“La beauté est dans la rue”
“Güzellik Sokaktadır” 1968-Paris
CHP’nin “Sokak” ile İmtihanı
Türkiye uzun soluklu, politik yürüyüşlerle, “sokak”la, 1960’lı yıllarda tanışmıştı. Gençliğin 1968’i, “sokak”ın politik bir mekân olarak keşfiyle başladı desek yalan olmaz. 7 Kasım 1967’de Beyazıt Meydanı’ndan Taksim Anıtı’na yürüyen ve özel yüksek öğretim kurumlarının açılmasını eleştiren gençler, İstanbul Üniversitesi bahçesinde toplanarak eylem yaparlar; Ankara’ya doğru yürüyecek 150 arkadaşlarını buradan uğurlarlar. Kasım’ın son haftasına doğru gençler Ankara’ya varırlar. Politik sonuçları açısından çok ses getirmese de Üniversite gençliğinin bu eylemi “sokak”ın ve “yürüyüş”ün politik bir mekan/eylem haline getirilişinde önemli pratiklerden biri olarak hafızalarda kalır.
29 Ekim’de Samsun’da başlayan ve 10 Kasım 1968’de Ankara’da Anıtkabir’de nihayete eren Mustafa Kemal Yürüyüşü de bu minvalde anılabilir.
1968’in üçüncü yürüyüşü, 24-30 Aralık 1968 tarihleri arasında İstanbul-İzmit arasında düzenlendi. İstanbul Teknik Üniversitesi önünde Truva atı maketinin yakılmasıyla başlayan yürüyüş, sadece üniversite gençliğinin değil, birçok STK’nın içerisinde yer aldığı ve montaj sanayi ve Ortak Pazar’a (o dönemki Avrupa Birliği) yönelik tepkileri dile getiren bir yürüyüştü. Bu yürüyüşlerin hikayesini ve onların önce Türkiye’nin sonra da dünyanın ‘68’i ile rabıtalarını Gökhan Atılgan’ın, Türkiye’nin 1960’lı Yılları için yazdığı ‘68’in Kapıları makalesinden takip edebilirsiniz. Aziz Çelik Hoca da aynı kitapta bu süreci işçi sınıfı perspektifinden ele alır.
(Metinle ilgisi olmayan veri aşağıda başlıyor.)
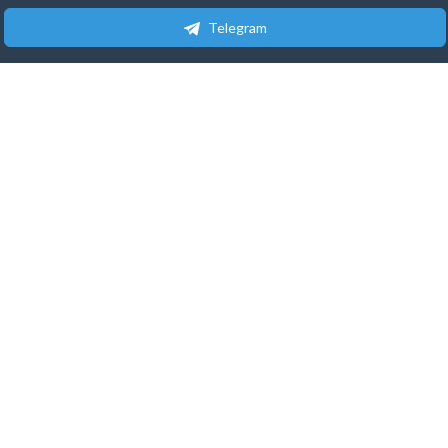
Telegram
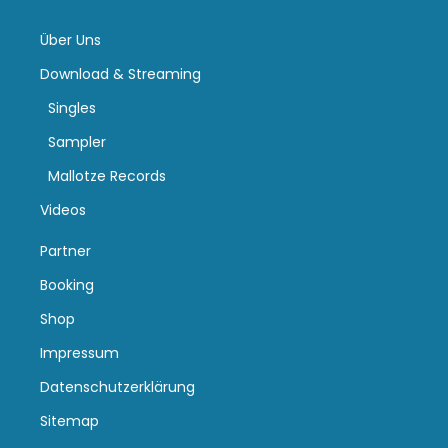
Über Uns
Download & Streaming
Singles
Sampler
Mallotze Records
Videos
Partner
Booking
Shop
Impressum
Datenschutzerklärung
Sitemap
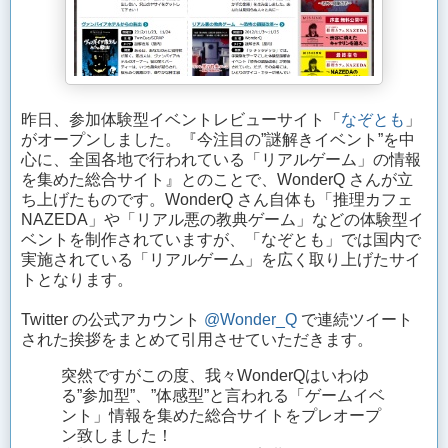
昨日、参加体験型イベントレビューサイト「
なぞとも
」
がオープンしました。『今注目の”謎解きイベント”を中
心に、全国各地で行われている「リアルゲーム」の情報
を集めた総合サイト』とのことで、WonderQ さんが立
ち上げたものです。WonderQ さん自体も「推理カフェ
NAZEDA」や「リアル悪の教典ゲーム」などの体験型イ
ベントを制作されていますが、「なぞとも」では国内で
実施されている「リアルゲーム」を広く取り上げたサイ
トとなります。
Twitter の公式アカウント
@Wonder_Q
で連続ツイート
された挨拶をまとめて引用させていただきます。
突然ですがこの度、我々WonderQはいわゆ
る”参加型”、”体感型”と言われる「ゲームイベ
ント」情報を集めた総合サイトをプレオープ
ン致しました！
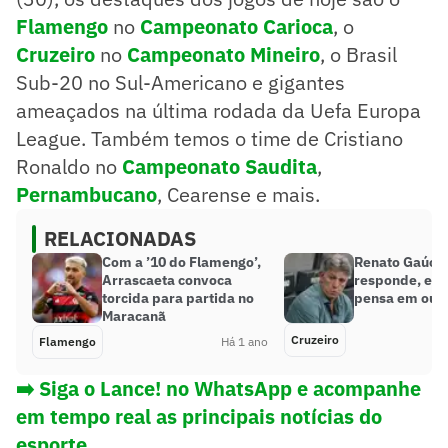
Flamengo
no
Campeonato Carioca
, o
Cruzeiro
no
Campeonato Mineiro
, o Brasil
Sub-20 no Sul-Americano e gigantes
ameaçados na última rodada da Uefa Europa
League. Também temos o time de Cristiano
Ronaldo no
Campeonato Saudita
,
Pernambucano
, Cearense e mais.
RELACIONADAS
Com a ’10 do Flamengo’,
Renato Gaúch
Arrascaeta convoca
responde, e C
torcida para partida no
pensa em out
Maracanã
Cruzeiro
Flamengo
Há 1 ano
➡️
Siga o Lance! no WhatsApp e acompanhe
em tempo real as principais notícias do
esporte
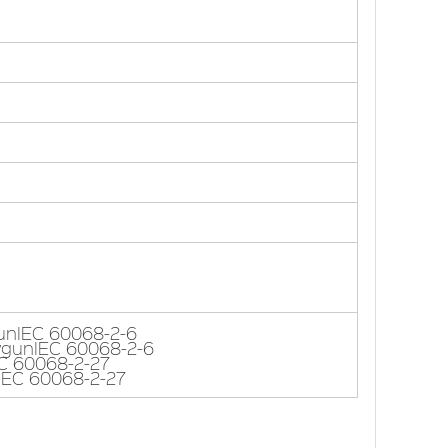
ygunIEC 60068-2-6
 uygunIEC 60068-2-6
IEC 60068-2-27
unIEC 60068-2-27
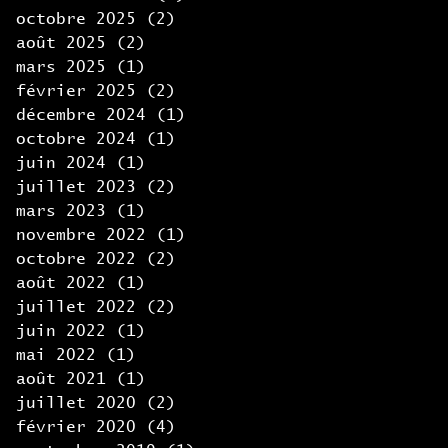
octobre 2025
(2)
2 posts
août 2025
(2)
2 posts
mars 2025
(1)
1 post
février 2025
(2)
2 posts
décembre 2024
(1)
1 post
octobre 2024
(1)
1 post
juin 2024
(1)
1 post
juillet 2023
(2)
2 posts
mars 2023
(1)
1 post
novembre 2022
(1)
1 post
octobre 2022
(2)
2 posts
août 2022
(1)
1 post
juillet 2022
(2)
2 posts
juin 2022
(1)
1 post
mai 2022
(1)
1 post
août 2021
(1)
1 post
juillet 2020
(2)
2 posts
février 2020
(4)
4 posts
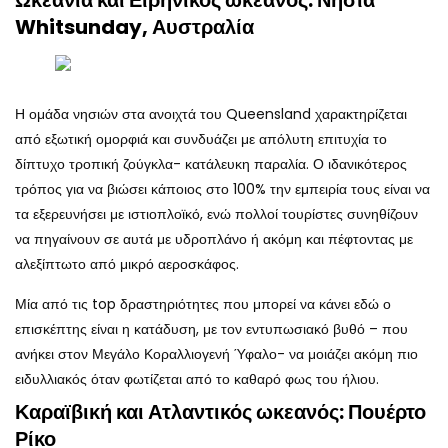
Whitsunday, Αυστραλία
Η ομάδα νησιών στα ανοιχτά του Queensland χαρακτηρίζεται
από εξωτική ομορφιά και συνδυάζει με απόλυτη επιτυχία το
δίπτυχο τροπική ζούγκλα- κατάλευκη παραλία. Ο ιδανικότερος
τρόπος για να βιώσει κάποιος στο 100% την εμπειρία τους είναι να
τα εξερευνήσει με ιστιοπλοϊκό, ενώ πολλοί τουρίστες συνηθίζουν
να πηγαίνουν σε αυτά με υδροπλάνο ή ακόμη και πέφτοντας με
αλεξίπτωτο από μικρό αεροσκάφος.
Μία από τις top δραστηριότητες που μπορεί να κάνει εδώ ο
επισκέπτης είναι η κατάδυση, με τον εντυπωσιακό βυθό – που
ανήκει στον Μεγάλο Κοραλλιογενή Ύφαλο- να μοιάζει ακόμη πιο
ειδυλλιακός όταν φωτίζεται από το καθαρό φως του ήλιου.
Καραϊβική και Ατλαντικός ωκεανός: Πουέρτο
Ρίκο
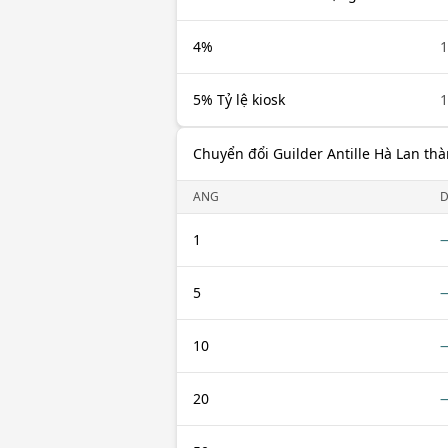
4%
5% Tỷ lệ kiosk
Chuyển đổi Guilder Antille Hà Lan th
ANG
1
5
10
20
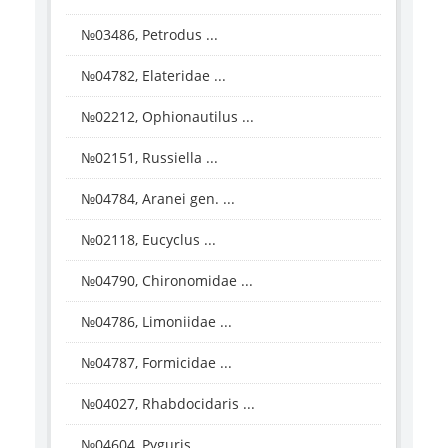
№03486, Petrodus ...
№04782, Elateridae ...
№02212, Ophionautilus ...
№02151, Russiella ...
№04784, Aranei gen. ...
№02118, Eucyclus ...
№04790, Chironomidae ...
№04786, Limoniidae ...
№04787, Formicidae ...
№04027, Rhabdocidaris ...
№04604, Pyguris ...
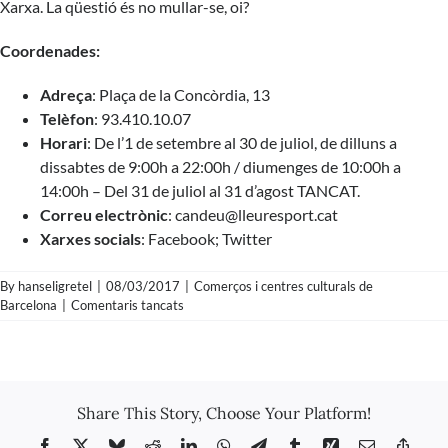
Xarxa. La qüestió és no mullar-se, oi?
Coordenades:
Adreça
: Plaça de la Concòrdia, 13
Telèfon
: 93.410.10.07
Horari
: De l’1 de setembre al 30 de juliol, de dilluns a
dissabtes de 9:00h a 22:00h / diumenges de 10:00h a
14:00h – Del 31 de juliol al 31 d’agost TANCAT.
Correu electrònic
:
candeu@lleuresport.cat
Xarxes socials
:
Facebook
;
Twitter
By
hanseligretel
|
08/03/2017
|
Comerços i centres culturals de
a
Barcelona
|
Comentaris tancats
Centre
Cívic
Can
Deu:
El
Share This Story, Choose Your Platform!
batec
cultural
Facebook
X
Bluesky
Reddit
LinkedIn
WhatsApp
Telegram
Tumblr
Xing
Email
Copy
CHP, örgütsel kimliğiyle ne 1968 kuşağının sembol yürüyüşlerinde ne de 1991 Ocak’ındaki Büyük Madenci Yürüyüşü’nde ne de burada ismen zikredilmeyen diğer yürüyüşlerde örgütsel olarak liderliği eline alabilir.
1968’den 2000’lerin Gezi’sine, CHP’liler çeşitli şekillerde bu eylemlerin, “sokak”ın ve “yürüyüş”lerin içerisindeydiler, ama CHP bunların hiçbirisinde yoktu; ta ki 2017’deki Adalet Yürüyüşü’ne kadar. Biliyorum, evet, haksızlık ettim CHP’ye. 3 Haziran 1977’deki Taksim Mitingi’ni unutmak mümkün mü? Bir hafta kadar önce -29 Mayıs’ta- Ecevit Çiğli’de saldırıya uğramış, Ecevit’e sıkılan kurşunlardan biri, hemen yanındaki Mehmet İsvan’a saplanmıştı. Türkiye’de bu müstesna kurşunu sıkabilecek tek bir cins silah vardı ve o da Özel Harp Dairesi’ndeydi. Neyse, konuyu dağıtmayayım, Ecevit 3 Haziran’da İstanbul’da miting yapmaya karar verir ama Başbakan Demirel Ecevit’i uyarır “Mitingi iptal et, orada sana suikast girişiminde bulunacaklar!” Dönemin Emniyet Genel Müdürlüğü İstihbarat Daire Başkanı Mustafa Yiğit (Milliyet, 11.02.1997) Harun Gürek’e yaptığı açıklamalarda Demirel’e bu istihbaratın Alman Polis İstihbarat Örgütü (Verfassungsschutz) tarafından verildiğini belirtir. Ecevit’in suikast gölgesinde düzenlediği miting muazzam bir kalabalığa sahne olur. İki gün sonra (5 Haziran) Türkiye yepyeni bir genel seçime gidecek ve CHP %41,38 oya alacaktır.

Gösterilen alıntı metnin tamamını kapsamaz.